Шегардай приветствовал долгожданного сына, вернувшегося домой.
И Эрелис знал, что никогда этот день не забудет.
Нечаемый венец
Со льда к Последним воротам вела длинная насыпь.
Здесь сани оторвались от тверди, поплыли по воздуху.
Эрелис стоял во весь рост, обнажив голову, принимая неслыханную почесть.
Когда в тумане обозначилась стена, проявилась надвратная башня и начало Царской улицы, запруженное народом, он сказал Болту:
– Друг мой, распорядись, чтобы поезд немедля провели ко дворцу. В больших санях мой райца, он болен.
– Эта улица ведёт к ступеням крыльца, праведный, – ответил боярин. – Скоро ты будешь дома.
Эрелис покачал головой:
– Дворец долго ждал меня, подождёт ещё. – И обратился прямо к рыбакам, чья очередь была нести сани: – Сверните, мужи шегардайские, ко храму Владычицы! Святой предстоятель приветствовал рождение моё и сестры. Настал мой черёд его первого приветствовать по приезде!

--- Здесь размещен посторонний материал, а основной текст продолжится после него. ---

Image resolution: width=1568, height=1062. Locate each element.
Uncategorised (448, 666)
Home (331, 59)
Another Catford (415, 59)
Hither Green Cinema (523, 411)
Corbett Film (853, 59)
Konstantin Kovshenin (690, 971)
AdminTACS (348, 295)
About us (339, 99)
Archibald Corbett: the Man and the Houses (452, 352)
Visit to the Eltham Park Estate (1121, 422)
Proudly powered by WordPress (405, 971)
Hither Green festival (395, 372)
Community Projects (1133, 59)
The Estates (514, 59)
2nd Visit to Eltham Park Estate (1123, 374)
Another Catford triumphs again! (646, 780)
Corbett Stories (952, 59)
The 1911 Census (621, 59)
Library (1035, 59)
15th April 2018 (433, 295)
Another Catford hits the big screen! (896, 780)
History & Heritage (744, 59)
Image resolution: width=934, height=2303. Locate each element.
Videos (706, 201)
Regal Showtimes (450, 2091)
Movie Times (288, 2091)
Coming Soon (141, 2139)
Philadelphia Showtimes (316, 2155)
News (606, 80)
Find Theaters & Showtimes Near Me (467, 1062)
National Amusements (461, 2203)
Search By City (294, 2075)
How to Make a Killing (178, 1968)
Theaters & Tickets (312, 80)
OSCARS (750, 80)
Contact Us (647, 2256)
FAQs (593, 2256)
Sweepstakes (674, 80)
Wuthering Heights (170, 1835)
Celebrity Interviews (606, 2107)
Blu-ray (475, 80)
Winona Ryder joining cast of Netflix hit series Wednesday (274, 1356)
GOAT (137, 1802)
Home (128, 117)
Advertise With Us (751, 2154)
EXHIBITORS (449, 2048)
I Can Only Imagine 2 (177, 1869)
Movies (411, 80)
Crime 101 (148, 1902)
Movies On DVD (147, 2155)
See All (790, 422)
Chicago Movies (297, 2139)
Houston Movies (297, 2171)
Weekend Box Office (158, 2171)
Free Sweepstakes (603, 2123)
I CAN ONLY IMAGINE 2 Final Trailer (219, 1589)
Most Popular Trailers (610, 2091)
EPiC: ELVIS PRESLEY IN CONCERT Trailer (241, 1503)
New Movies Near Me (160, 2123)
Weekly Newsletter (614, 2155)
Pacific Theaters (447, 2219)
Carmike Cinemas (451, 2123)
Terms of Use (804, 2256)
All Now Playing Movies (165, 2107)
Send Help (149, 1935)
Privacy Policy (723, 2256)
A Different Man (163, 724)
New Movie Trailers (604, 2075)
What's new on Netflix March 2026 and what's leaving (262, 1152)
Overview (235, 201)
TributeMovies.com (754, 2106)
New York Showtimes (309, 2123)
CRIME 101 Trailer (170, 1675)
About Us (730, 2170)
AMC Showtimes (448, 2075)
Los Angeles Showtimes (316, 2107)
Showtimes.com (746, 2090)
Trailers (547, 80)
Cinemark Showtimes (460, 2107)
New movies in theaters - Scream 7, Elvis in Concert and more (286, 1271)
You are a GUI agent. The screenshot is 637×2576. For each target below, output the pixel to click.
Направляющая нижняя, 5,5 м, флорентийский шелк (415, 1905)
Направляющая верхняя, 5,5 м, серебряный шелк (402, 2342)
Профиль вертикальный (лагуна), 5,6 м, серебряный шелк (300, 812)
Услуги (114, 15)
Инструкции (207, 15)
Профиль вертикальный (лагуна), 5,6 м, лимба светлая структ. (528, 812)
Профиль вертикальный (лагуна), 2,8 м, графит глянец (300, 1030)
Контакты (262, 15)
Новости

Он сбросил меховой плащ, стоял в безрукавке из цельной шкурки овцы, расшитой золотой нитью по вороту.
Неутомимые гребцы рады были стараться. Сани проплыли каменным коридором, покачиваясь над мостовой, и на второй улице свернули вправо. Перед ними, ликуя, шёл Люторад.
В крохотное окошко скромной ложницы вливался пасмурный свет. Войдя, Эрелис и Эльбиз опустились на колени возле постели. У царевны возле горла блестела финифтевая ветка рябины. У наследника – отцовский перстень с пылающим самогранником.
– Выросли дети, – тихо проговорил старец.
Сухая рука ерошила русые вихры Эрелиса, влажные от растаявшего инея, трогала туго заплетённые волосы Эльбиз. Царевна едва помнила благочестного, под самую Беду провожавшего их в Фойрег. Царевич не помнил вовсе. Оба робели.
Они не замечали высокую женщину в шёлковой повязке гадалки, сидевшую на краю ложа. Её видел только старик.